It’s been close to six years since I reviewed director Lawrie Brewster’s second feature film, the cryptozoological horror Lord of Tears; at the time, I was impressed with the film’s imagination and its sense of a reverence for classic horror fare, but found it a sometimes muddled film in which certain sequences should have been cut out completely. Having recently seen his newest film Automata (again scripted by close collaborator Sarah Daly) I have a strong sense of deja-vu. Automata is also bursting with ideas, and seems to be hearkening back to the glory days of the likes of Amicus. Its subject matter, indeed, is worthy of that studio, as well as certain others of the era, which I gather were influential on this production. However – and it’s a big however – the way in which the plot is developed and realised is nothing short of garbled, or even downright barmy.
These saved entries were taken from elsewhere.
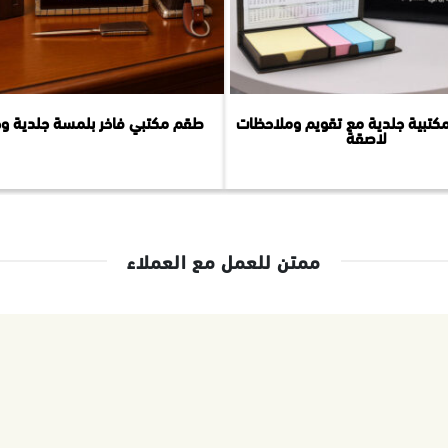
كتبية جلدية مع تقويم وملاحظات
طقم مكتبي فاخر بلمسة جلدية و
لاصقة
ممتن للعمل مع العملاء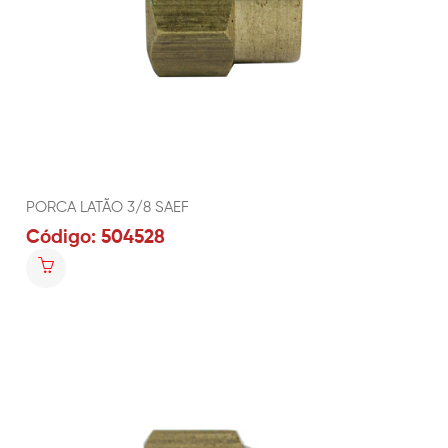
PORCA LATÃO 3/8 SAEF
Código: 504528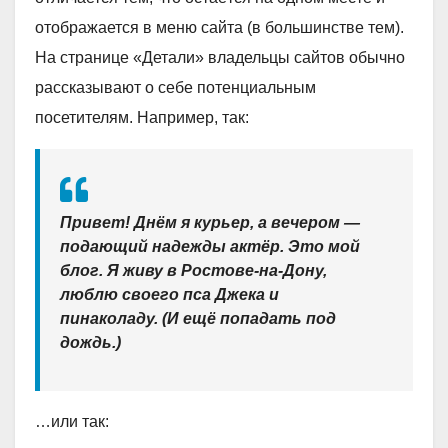
отображается в меню сайта (в большинстве тем).
На странице «Детали» владельцы сайтов обычно
рассказывают о себе потенциальным
посетителям. Например, так:
Привет! Днём я курьер, а вечером —
подающий надежды актёр. Это мой
блог. Я живу в Ростове-на-Дону,
люблю своего пса Джека и
пинаколаду. (И ещё попадать под
дождь.)
…или так: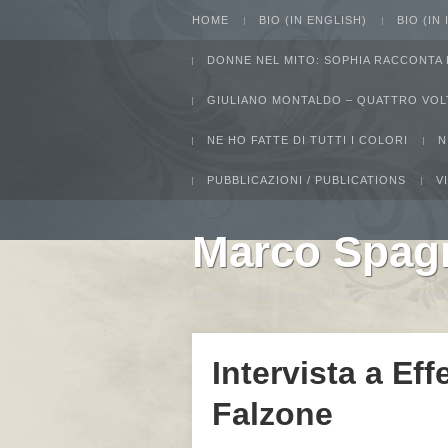
HOME
BIO (IN ENGLISH)
BIO (IN
DONNE NEL MITO: SOPHIA RACCONTA 
GIULIANO MONTALDO – QUATTRO VOL
NE HO FATTE DI TUTTI I COLORI
N
PUBBLICAZIONI / PUBLICATIONS
V
Marco Spag
I intend to live forever. Or die trying...Gro
Intervista a Eff
Falzone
The film begins with a period setting, which in itself is pretty bold on a budget: a band of 18th century soldiers transporting a mysterious trunk are ambushed by an army who wants whatever’s inside it. Many men soon afterwards lose their lives, but we never get to see the trunk’s contents for all that. Instead, we move to the current day. Historian Brendan Cole (Jamie Scott Gordon) is approached by a wealthy collector who wants his expertise on what’s been assumed a folk story about a clockwork doll known as ‘the Inferno Princess’. (This, we can assume, is what was in the trunk 300 years previously.) Cole has written extensively about the Princess, but he’s staggered by his would-be patron’s claim that he may have found the doll itself – intact, functional and needing only to be verified by an expert – i.e. him. Being offered a million pounds for the job, which will take a week, he can hardly refuse. He takes his grown-up stepdaughter Rose (Victoria Lucie) with him to the house in question, and begins to run his tests on the doll.
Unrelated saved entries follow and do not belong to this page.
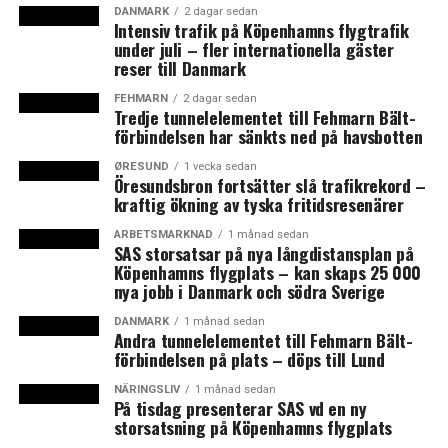
som misstänkt huvudman för bedrägeriet. Skat
DANMARK
2 dagar sedan
Intensiv trafik på Köpenhamns flygtrafik
fortsätter sin granskning av återbetald aktieskatt och
under juli – fler internationella gäster
utesluter inte att härvan växer ytterligare. Just nu har
reser till Danmark
alla utbetalningar stoppats.
FEHMARN
2 dagar sedan
Tredje tunnelelementet till Fehmarn Bält-
När danska bolag betalar utdelning till sina aktieägare
förbindelsen har sänkts ned på havsbotten
drar de av 27 procent i utdelningsskatt. Utländska
aktieägare inom EU eller från länder som omfattas av
ØRESUND
1 vecka sedan
Öresundsbron fortsätter slå trafikrekord –
dubbelbeskattningsavtal kan sedan ansöka hos Skat om
kraftig ökning av tyska fritidsresenärer
att få hela eller delar av utdelningsskatten återbetald.
ARBETSMARKNAD
1 månad sedan
Bedragarna har begärt sådana utbetalningar baserat på
SAS storsatsar på nya långdistansplan på
falska uppgifter om aktieinnehav i danska bolag.
Köpenhamns flygplats – kan skaps 25 000
nya jobb i Danmark och södra Sverige
Skat pressas även av en it-skandal där det nya
DANMARK
1 månad sedan
datasystemet EFI havererat och stängts av. Något som
Andra tunnelelementet till Fehmarn Bält-
förbindelsen på plats – döps till Lund
skatteminister Karsten Lauritzen (V) kallat den största
it-skandalen i modern tid. Ett stort antal datasystem
NÄRINGSLIV
1 månad sedan
måste bytas ut och för tillfället måste indrivningen av
På tisdag presenterar SAS vd en ny
storsatsning på Köpenhamns flygplats
obetalda skatter ske manuellt vilket orsakar stora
Of course, the doll has a mysterious power of its own, and begins to affect both Brendan and Rose. The Princess doesn’t really look like an automaton of the day, and it’s hard to get a sense that this is a clockwork effigy of a person without any SFX beyond cosmetics, but there are some neat aesthetics here. Gradually, Brendan and Rose are able to piece together the sad history of the doll; it’s an effigy of a noblewoman with a tragic story. Her likeness was captured at its most perfect, but it seems the relationship between the model and the automaton project was never an easy one and all sort of things went wrong along the way. As they gather the finer details, ghostly goings-on begin to overtake the house, and the influence of the doll – or Talia, the woman copied for the doll – threatens them both.
All of this would be perfectly fine, perfectly reasonable and enjoyable fodder for a horror yarn, and I always want to give credit where filmmakers come along with ideas for an original mythos of their own. Seriously, it would be very easy to make something perfectly saleable out of tried-and-tested ideas, but Brewster doesn’t do that. That’s worthy of respect. But it’s frustrating when these ideas are brought to the screen in ways which either don’t make sense, blow any sense of intrigue or mystique along the way by questionable handling, or worst of all, descend into farce. Whilst AIP etc. had elements of camp, they were more practised than they were hokey, and the dialogue tended towards melodrama. That worked perfectly for films like The Masque of the Red Death, and part of me wishes that was the approach taken here. Instead, during the screening, there was that sickly-awkward feeling whereby the audience slowly collapsed into laughter as the film progressed – all the time knowing that the cast and crew were sat in the same screening. Brewster and his team acknowledged the film’s elements of camp afterwards, and said that they were deliberate; some of them might have been, but I seriously doubt all of the lines sending people into meltdown were really meant to do so. This film is/was in desperate need of someone to say, ‘You can’t put that in, that sounds ridiculous.’ A camp classic this may well become, but I cannot believe it was all intended and – sorry – the script in places is utterly dire. It jeopardises everything else the film could have achieved and undoes the work being done elsewhere.
Sadly, there’s more. The relationship between Rose and Brendan – stepfather and stepdaughter, remember – is incredibly cringe-inducing, with flirtation, ass-slapping and even the beginnings of a sex scene, though thankfully things stop short – just. I’m not sure of the thinking behind this, and why this quite honestly couldn’t have just been an estranged couple with no deceased mother/partner thrown into the mix; the screenplay’s incestuous leanings add nothing here, except another layer of awkwardness. But I could maybe – maybe – forgive the script giving time to this, if I felt that I really understood what had happened in the plot by the end; sadly, the film feels like it ends multiple times, and scoots over key things that I felt I needed to know anyway. On the altar of atmosphere is much coherence sacrificed.
So it’s a frustrating experience, this film. Automata – is there some meaningful reason behind using the plural form in the title? I’m unsure – has ample ideas, a sense of where it comes from, great locations, clear potential and bags of ambition. Everything is set for a great, original British horror. But the performances, the stylistic decisions and most of all, how the plot tumbles out via a jaw-dropping script turns this potential into a bizarre skit, I’m sorry to say. Whilst there’s plenty of entertainment to be had in this film, I have a horrible feeling it’s through laughing at it, not with it.
Automata screened at Frightfest Glasgow on 2nd March 2019.